The case in their favour is pretty clear. Leave aside, for a moment, the fact that without books there would pretty much be no modern civilisation. Books are our collective memory and without them, and the ability of each new generation to learn from them, we’d all still be telling each other campfire stories, scratching our furry parts and worshipping stones.
No, leave that aside (but note it all the same). Consider the present-tense case for books. They are the most incredible value for money. The price of a paperback buys you many of hours of reading pleasure and involvement. It can expand your understanding of the world or of the human heart. It can make you weep and laugh and think. And yet – as numerous book-piracy websites show us – many of us will wriggle out of spending even that. Yet we’ll unhesitatingly spend the thick end of a tenner on a fancy cup of coffee and a jambon-beurre at Pret – ten minutes’ forgettable entertainment that you can neither return to nor lend out nor, unless you’re very boring, discuss with your friends.
And apart, perhaps, from a very, very long video game, the entertainment-hours-per-pound ratio of a book is perhaps the best value of any diversion money can buy. It’s worth adding that many of the cash-showered, glamour-soaked rival forms of entertainment – movies, telly, even video games – themselves depend on books in the first place. Countless films are adaptations of books.
And we’ll spend £20 on a couple of hours in the cinema, but we won’t buy a damn hardback.
And, of course, you don’t need to look too far down the line so see that if books aren’t being bought, and writers aren’t being published, and their stories aren’t therefore available to be adapted for films, cinema tickets of the future will offer less and less return on investment. The future, to adapt Orwell, will be Jason Statham kicking a giant shark in the face… for ever. Books are what ecologists call a ‘keystone species’ in the culture.
So when I say books are good value for money, what I really mean is they are too good value for money. They’re a steal – and they are being stolen. The abolition of the Net Book Agreement (which used to fix sale prices) was good for consumers. The arrival of Amazon, with its ferocious margin-cutting, has been – at least so far – good for consumers. But what of the producers on whom they depend? Like an over-thirsty parasite, we are draining the very life from our host.

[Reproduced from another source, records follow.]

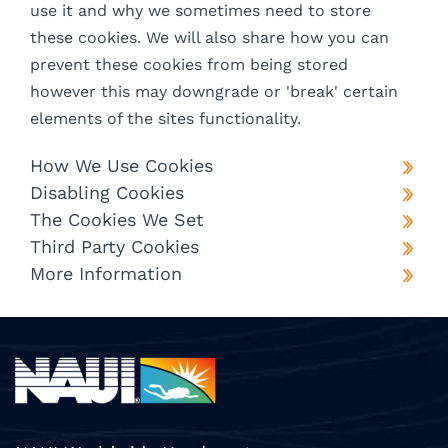
use it and why we sometimes need to store
these cookies. We will also share how you can
prevent these cookies from being stored
however this may downgrade or 'break' certain
elements of the sites functionality.
How We Use Cookies
Disabling Cookies
The Cookies We Set
Third Party Cookies
More Information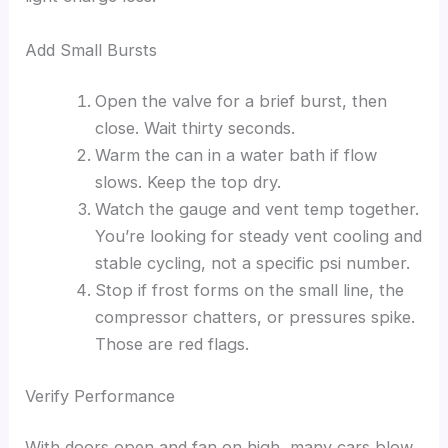
Add Small Bursts
Open the valve for a brief burst, then
close. Wait thirty seconds.
Warm the can in a water bath if flow
slows. Keep the top dry.
Watch the gauge and vent temp together.
You’re looking for steady vent cooling and
stable cycling, not a specific psi number.
Stop if frost forms on the small line, the
compressor chatters, or pressures spike.
Those are red flags.
Verify Performance
With doors open and fan on high, many cars blow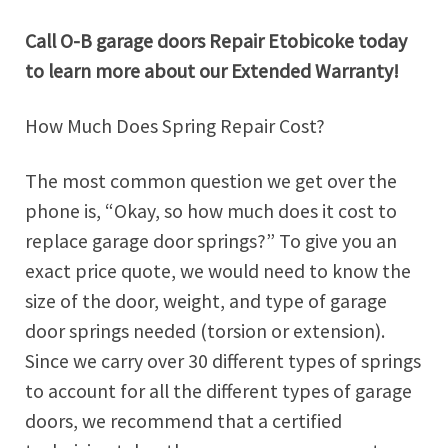
Call O-B garage doors Repair Etobicoke today
to learn more about our Extended Warranty!
How Much Does Spring Repair Cost?
The most common question we get over the
phone is, “Okay, so how much does it cost to
replace garage door springs?” To give you an
exact price quote, we would need to know the
size of the door, weight, and type of garage
door springs needed (torsion or extension).
Since we carry over 30 different types of springs
to account for all the different types of garage
doors, we recommend that a certified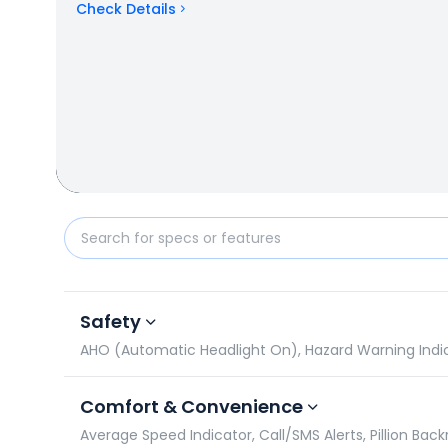
Check Details
Yamaha FZ-X vs Bajaj Pulsar 180: Specifications Co
Safety
AHO (Automatic Headlight On), Hazard Warning Indicato
Comfort & Convenience
Average Speed Indicator, Call/SMS Alerts, Pillion Backre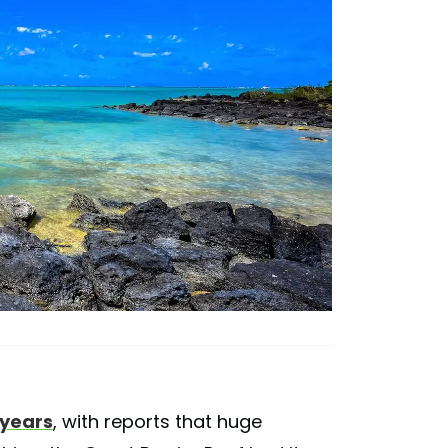
 years
, with reports that huge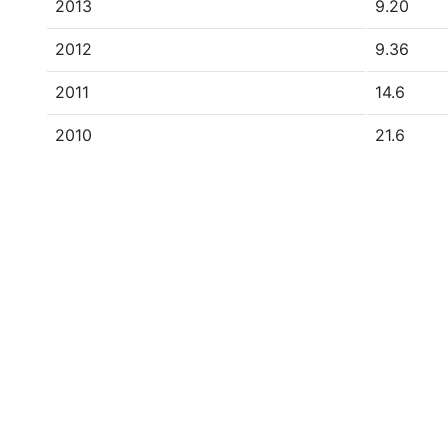
2013
9.20
2012
9.36
2011
14.6
2010
21.6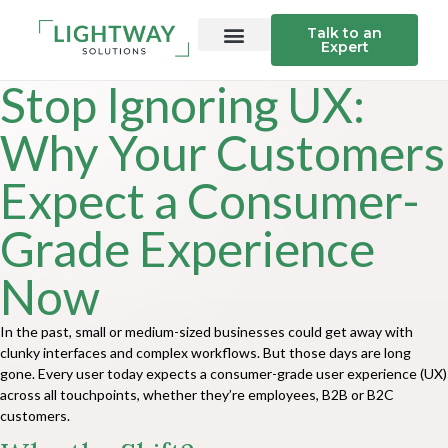
Talk to an
Expert
Stop Ignoring UX:
Why Your Customers
Expect a Consumer-
Grade Experience
Now
In the past, small or medium-sized businesses could get away with
clunky interfaces and complex workflows. But those days are long
gone. Every user today expects a consumer-grade user experience (UX)
across all touchpoints, whether they’re employees, B2B or B2C
customers.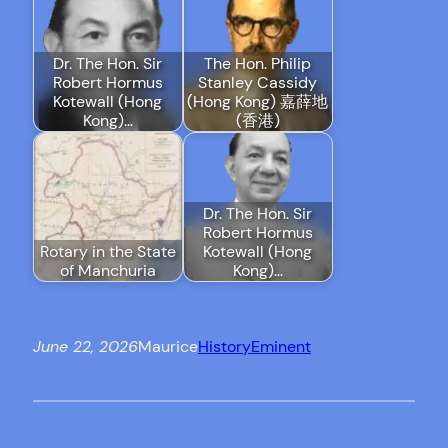
Dr. The Hon. Sir
The Hon. Philip
Robert Hormus
Stanley Cassidy
Kotewall (Hong
(Hong Kong) 嘉薛地
Kong)…
(香港)
Dr. The Hon. Sir
Robert Hormus
Rotary in the State
Kotewall (Hong
of Manchuria
Kong)…
June 22, 2026
Maurice
History
Eminent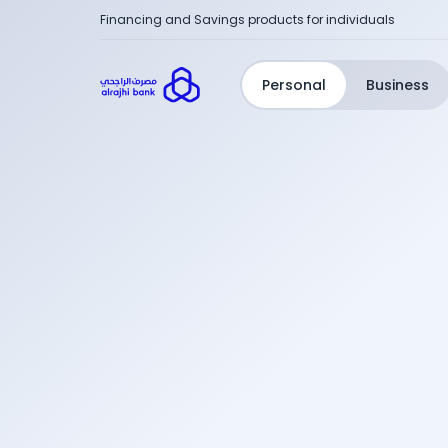
Financing and Savings products for individuals
Personal
Business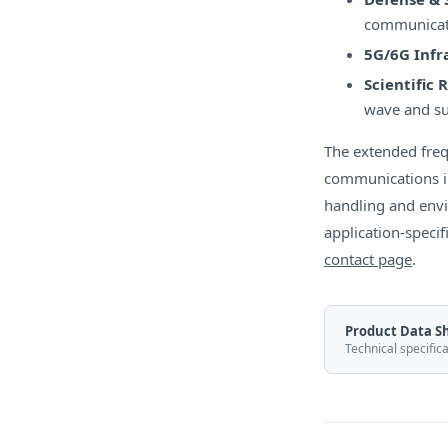
communicati
5G/6G Infr
Scientific 
wave and su
The extended fre
communications in
handling and env
application-specif
contact page
.
Product Data S
Technical specific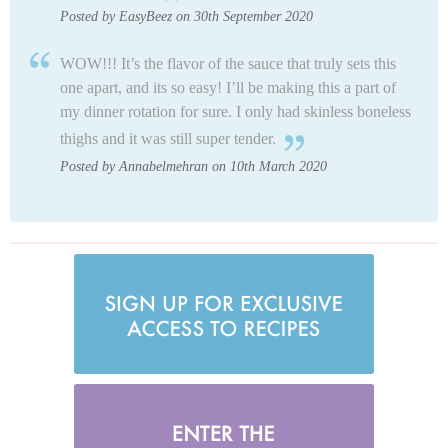
Posted by EasyBeez on 30th September 2020
WOW!!! It’s the flavor of the sauce that truly sets this
one apart, and its so easy! I’ll be making this a part of
my dinner rotation for sure. I only had skinless boneless
thighs and it was still super tender.
Posted by Annabelmehran on 10th March 2020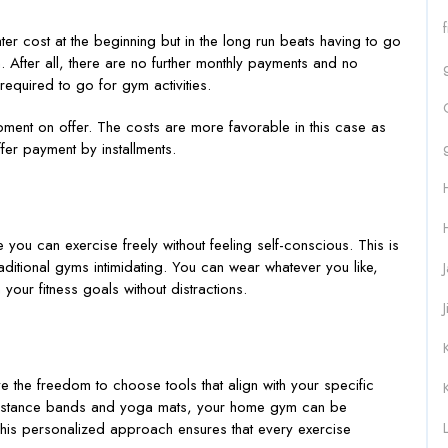
r cost at the beginning but in the long run beats having to go
After all, there are no further monthly payments and no
equired to go for gym activities.
ipment on offer. The costs are more favorable in this case as
ffer payment by installments.
ou can exercise freely without feeling self-conscious. This is
aditional gyms intimidating. You can wear whatever you like,
 your fitness goals without distractions.
 the freedom to choose tools that align with your specific
esistance bands and yoga mats, your home gym can be
L
This personalized approach ensures that every exercise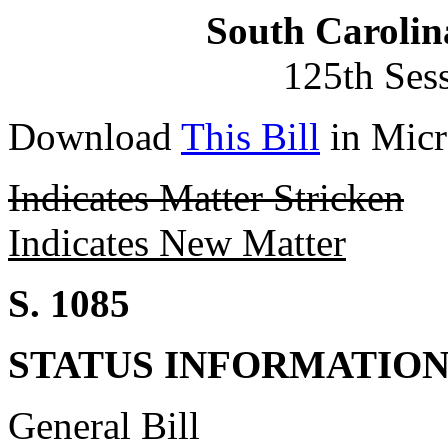
South Carolin
125th Ses
Download
This Bill
in Micr
Indicates Matter Stricken
Indicates New Matter
S. 1085
STATUS INFORMATIO
General Bill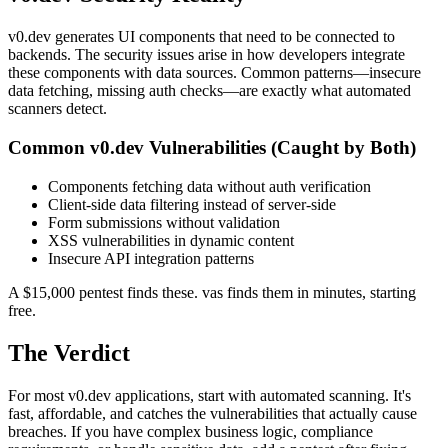
v0.dev generates UI components that need to be connected to
backends. The security issues arise in how developers integrate
these components with data sources. Common patterns—insecure
data fetching, missing auth checks—are exactly what automated
scanners detect.
Common
v0.dev
Vulnerabilities (Caught by Both)
Components fetching data without auth verification
Client-side data filtering instead of server-side
Form submissions without validation
XSS vulnerabilities in dynamic content
Insecure API integration patterns
A $15,000 pentest finds these. vas finds them in minutes, starting
free.
The Verdict
For most v0.dev applications, start with automated scanning. It's
fast, affordable, and catches the vulnerabilities that actually cause
breaches. If you have complex business logic, compliance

Each of these books has cost a writer many hundreds of solitary hours – Jeffrey Archer once told me he reckons it’s 1,000 hours a book. Yet did you know that, according the Authors’ Licensing and Collecting Society, the median annual income for writers in the UK is now less than £10,500 – and that it’s nearly halved since 2005? That’s below the minimum wage. Let them eat cake, you say? What sort of cake? Kendal… oh, I give up.